Copy each line below that contains "Unterstützung".

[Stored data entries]

────

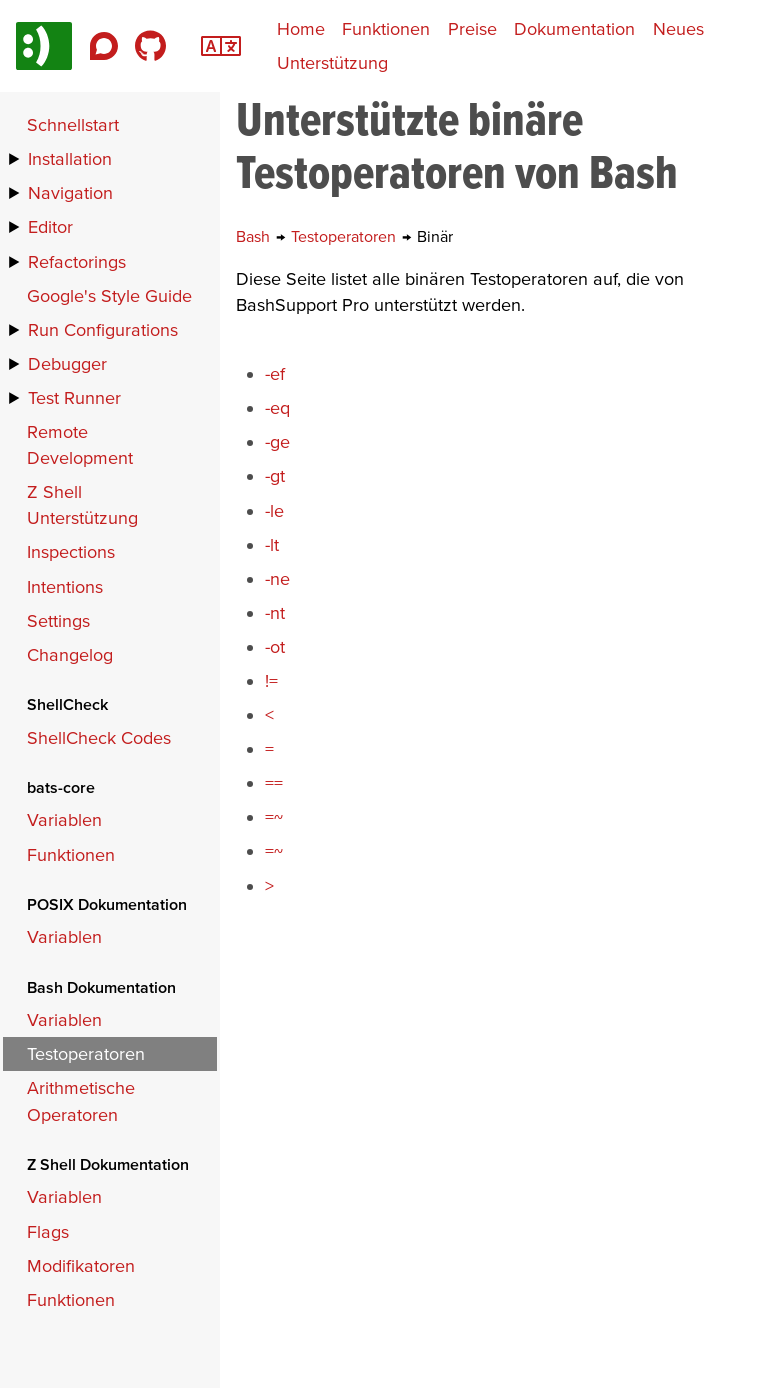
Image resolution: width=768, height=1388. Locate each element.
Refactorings (77, 261)
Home (301, 28)
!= (271, 680)
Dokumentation (574, 28)
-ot (275, 646)
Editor (50, 226)
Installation (70, 158)
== (274, 782)
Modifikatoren (81, 1265)
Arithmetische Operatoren (81, 1100)
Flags (48, 1231)
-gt (275, 475)
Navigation (70, 192)
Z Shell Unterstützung (82, 504)
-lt (272, 544)
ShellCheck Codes (99, 737)
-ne (277, 578)
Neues (678, 28)
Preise (472, 28)
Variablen (64, 819)
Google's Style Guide (109, 295)
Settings (58, 620)
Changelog (70, 654)
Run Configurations (103, 329)
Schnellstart (73, 124)
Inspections (71, 551)
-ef (275, 373)
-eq (277, 407)
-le (274, 510)
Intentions (65, 586)
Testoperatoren (345, 236)
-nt (275, 612)
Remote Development (80, 444)
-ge (277, 441)
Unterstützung (332, 62)
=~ (274, 816)
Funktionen (386, 28)
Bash (255, 236)
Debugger (67, 363)
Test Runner (74, 397)
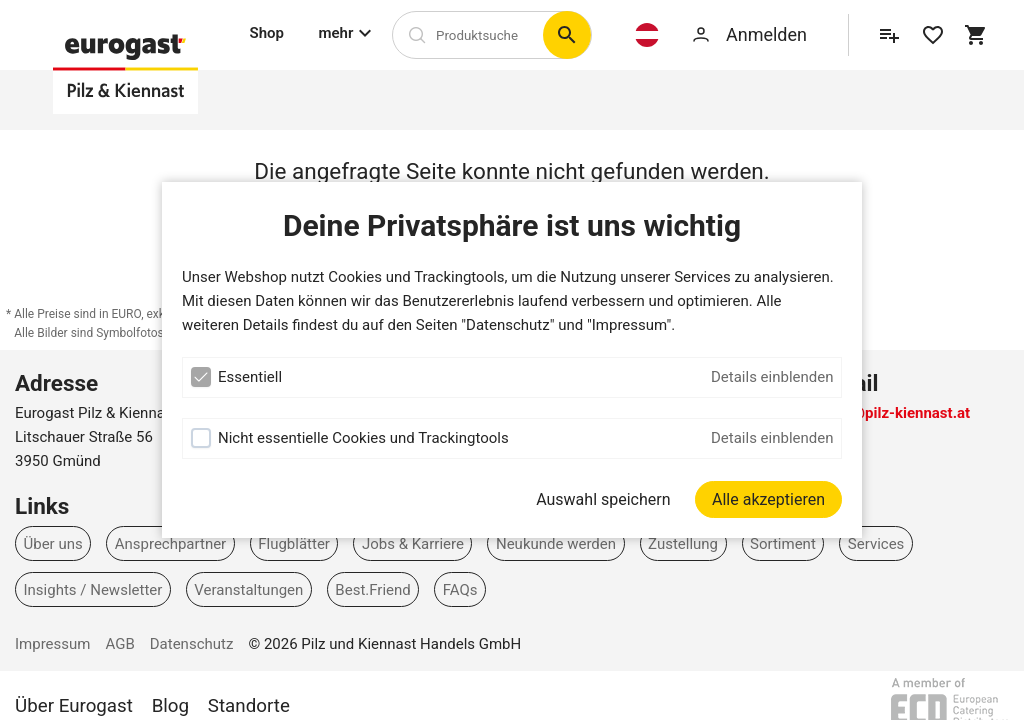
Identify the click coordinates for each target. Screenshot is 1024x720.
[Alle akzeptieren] (768, 499)
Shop (267, 33)
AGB (119, 644)
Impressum (52, 644)
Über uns (53, 543)
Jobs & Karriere (413, 543)
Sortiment (783, 543)
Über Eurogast (74, 706)
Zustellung (683, 543)
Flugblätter (294, 543)
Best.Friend (372, 590)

────

## Result of the task
Z Shell Unterstützung (82, 504)
Unterstützung (332, 62)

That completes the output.